Speaker: Rick Van Etten, University of California, Irvine

“Both HSLL compartment size and self-renewal capacity influence the response to TKI therapy”
(Rick van Etten)

Key Points:

  • Primary resistance modelling: Developed mathematical and mouse models demonstrating that leukemic stem cell (LSC) expansion and high self-renewal contribute to primary TKI resistance.
  • Role of TET2 mutations: Found that TET2 mutations enhance self-renewal and worsen TKI responses, even if not within the BCR::ABL+ clone.
  • Threshold and latency effects: Identified a ~4–5% LSC chimerism threshold needed for disease progression, with latency and stochastic effects suggesting non-mutational mechanisms.
  • Immune and stress mechanisms: Proposed that immune surveillance and oncogene-induced replicative stress are critical for maintaining remission in the presence of residual LSCs.
  • Clinical implication of model findings: These data challenge the paradigm that BCR::ABL1 is sufficient for leukemogenesis, and are consistent with other recent findings of non-mutational mechanisms of cancer development.

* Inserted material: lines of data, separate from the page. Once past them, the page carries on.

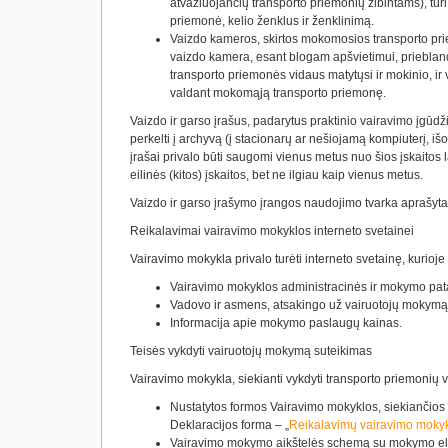
atvažiuojančių transporto priemonių žibintams), turi
priemonė, kelio ženklus ir ženklinimą.
Vaizdo kameros, skirtos mokomosios transporto prie
vaizdo kamera, esant blogam apšvietimui, priebland
transporto priemonės vidaus matytųsi ir mokinio, ir 
valdant mokomąją transporto priemonę.
Vaizdo ir garso įrašus, padarytus praktinio vairavimo įgūdž
perkelti į archyvą (į stacionarų ar nešiojamą kompiuterį, išo
įrašai privalo būti saugomi vienus metus nuo šios įskaitos l
eilinės (kitos) įskaitos, bet ne ilgiau kaip vienus metus.
Vaizdo ir garso įrašymo įrangos naudojimo tvarka aprašyta
Reikalavimai vairavimo mokyklos interneto svetainei
Vairavimo mokykla privalo turėti interneto svetainę, kurioje t
Vairavimo mokyklos administracinės ir mokymo pata
Vadovo ir asmens, atsakingo už vairuotojų mokymą,
Informacija apie mokymo paslaugų kainas.
Teisės vykdyti vairuotojų mokymą suteikimas
Vairavimo mokykla, siekianti vykdyti transporto priemonių v
Nustatytos formos Vairavimo mokyklos, siekiančios v
Deklaracijos forma – „
Reikalavimų vairavimo moky
Vairavimo mokymo aikštelės schemą su mokymo elem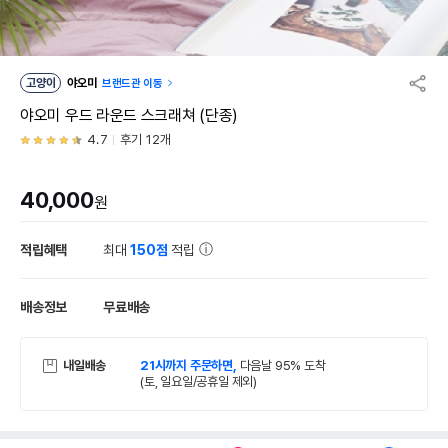
고양이
야오미
브랜드관 이동
야오미 우드 라운드 스크래쳐 (단종)
4.7
후기 12개
40,000
원
적립혜택
최대
150점
적립
배송정보
무료배송
내일배송
21시까지 주문하면,
다음날 95% 도착
(토, 일요일/공휴일 제외)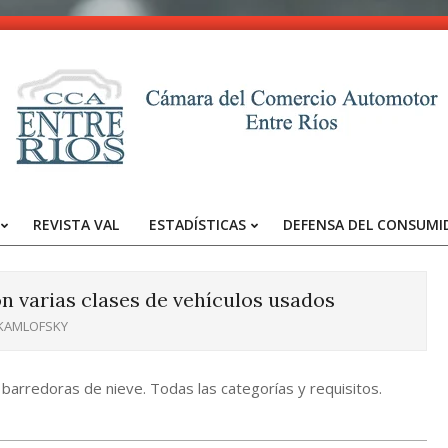
CCA
-
REVISTA VAL
ESTADÍSTICAS
DEFENSA DEL CONSUMI
Entre
Primary
Navigation
Ríos
Menu
n varias clases de vehículos usados
 KAMLOFSKY
 barredoras de nieve. Todas las categorías y requisitos.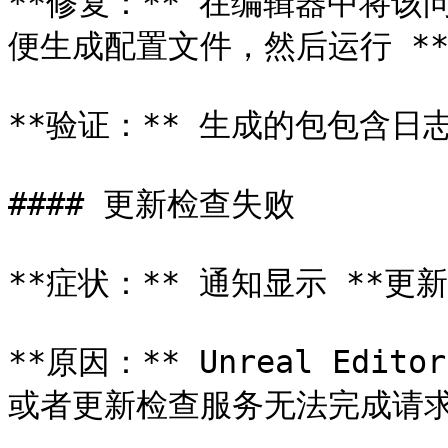
**修复：** 在编辑器中将
便生成配置文件，然后运行 **
**验证：** 生成的包包含日
#### 更新检查失败

**症状：** 通知显示 **更新
**原因：** Unreal Edito
或者更新检查服务无法完成请求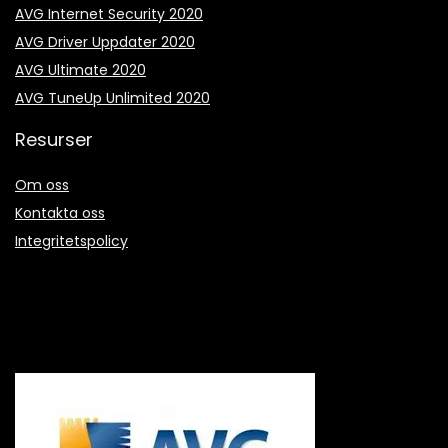
AVG Internet Security 2020
AVG Driver Uppdater 2020
AVG Ultimate 2020
AVG TuneUp Unlimited 2020
Resurser
Om oss
Kontakta oss
Integritetspolicy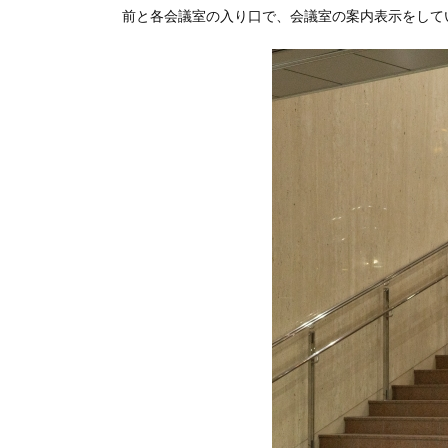
前と各会議室の入り口で、会議室の案内表示をして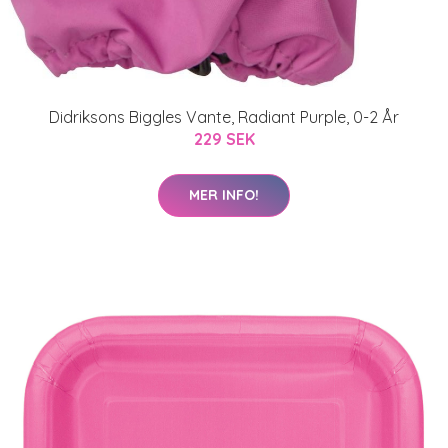
Didriksons Biggles Vante, Radiant Purple, 0-2 År
229 SEK
MER INFO!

Presentation 2: Insights from single-cell analysis of CML stem cells

Speaker: Göran Karlsson, University of Lund

“We can now separate stem cells at diagnosis into CD26+ leukemic stem cells and CD35+ normal hematopoietic stem cells.”
(Göran Karlsson)

Key Points:

  • Stem cell classification: Using single cell RNA-seq and antibody barcoding to distinguish CD26+ leukemic stem cells from CD35+ residual healthy stem cells.
  • TKI sensitivity markers: Identified quiescent, CD26+/CKIT– cells as resistant to TKIs; MegE-primed clones responded better to therapy.
  • Residual stem cell function: CD35+ cells were the only subset to show strong stem cell enhancer activity and long-term repopulating ability in mice.
  • Prognostic utility of profiling: CD26/CD35 profiling at diagnosis predicted response quality and TKI cessation success; lack of CD35+ cells linked to poor outcomes.
  • Blast crisis prediction: High-resolution single-cell data revealed that progenitor-like transcriptional shifts at diagnosis could predict transformation risk.

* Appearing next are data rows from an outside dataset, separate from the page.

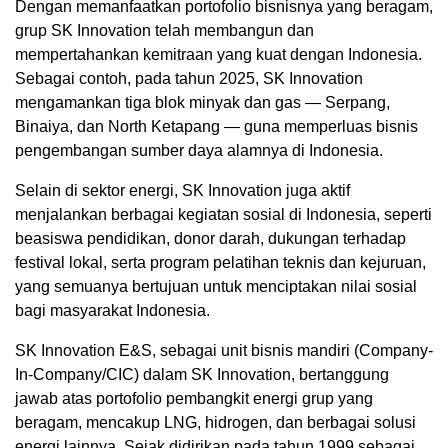
Dengan memanfaatkan portofolio bisnisnya yang beragam,
grup SK Innovation telah membangun dan
mempertahankan kemitraan yang kuat dengan Indonesia.
Sebagai contoh, pada tahun 2025, SK Innovation
mengamankan tiga blok minyak dan gas — Serpang,
Binaiya, dan North Ketapang — guna memperluas bisnis
pengembangan sumber daya alamnya di Indonesia.
Selain di sektor energi, SK Innovation juga aktif
menjalankan berbagai kegiatan sosial di Indonesia, seperti
beasiswa pendidikan, donor darah, dukungan terhadap
festival lokal, serta program pelatihan teknis dan kejuruan,
yang semuanya bertujuan untuk menciptakan nilai sosial
bagi masyarakat Indonesia.
SK Innovation E&S, sebagai unit bisnis mandiri (Company-
In-Company/CIC) dalam SK Innovation, bertanggung
jawab atas portofolio pembangkit energi grup yang
beragam, mencakup LNG, hidrogen, dan berbagai solusi
energi lainnya. Sejak didirikan pada tahun 1999 sebagai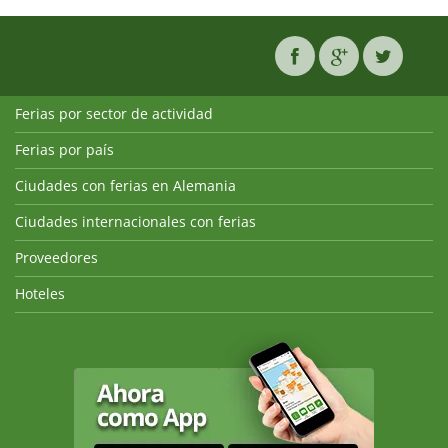
Ferias por sector de actividad
Ferias por país
Ciudades con ferias en Alemania
Ciudades internacionales con ferias
Proveedores
Hoteles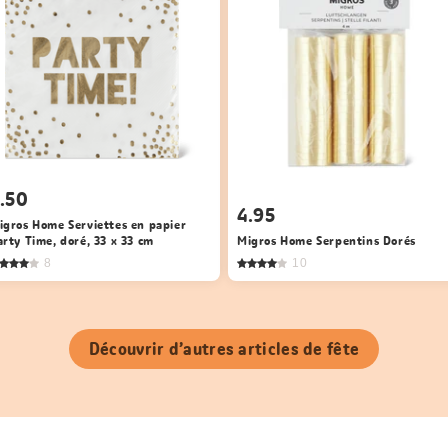
.50
4.95
igros Home Serviettes en papier
arty Time, doré, 33 x 33 cm
Migros Home Serpentins Dorés
8
10
Découvrir d’autres articles de fête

Presentation 3: 2025 ELN recommendations on the management of CML

Speaker: Jane Apperley, Imperial College London

“We aim to help clinicians personalise treatment … deciding whether the aim for therapy is improved survival or an attempt at treatment free remission, taking into account prognostic factors at diagnosis and comorbidities in the choice of therapy and obviously considering the affordability and availability in your country”
(Jane Apperley)

Background:
The European LeukemiaNet (ELN) has issued expert consensus recommendations for managing CML since 2006, with updates in 2009, 2013, and 2020. The 2025 version, recently accepted for publication in Leukemia, reflects evolving clinical data, new therapies, and a growing emphasis on individualised care.

Key Points:

  • Classification and phase definition: WHO disease classification has removed accelerated phase (AP); ELN retains AP due to lack of panel consensus on phase classification. This offers flexibility for treating physicians.
  • Prognostic markers: ELTS score and baseline chromosomal abnormalities retained as key risk indicators; somatic mutations (e.g., ASXL1) considered investigational.
  • Response milestone updates: New categories ‘favourable’, ‘warning’, and ‘unfavourable’- aim to reduce stigma and clarify implications for therapy changes.
  • Late responders and treatment switching: Emphasises individualised decision-making, especially for older patients or those with trending molecular improvement.
  • TFR eligibility and early response: Strong early responders (<1% BCR::ABL1 at 12 months) most likely to achieve successful treatment-free remission.
  • Treatment guidance: Newer TKIs, asciminib and olverembatinib, show improved molecular metrics but not yet overall survival benefit; starting dosage of more potent TKIs should be individualised.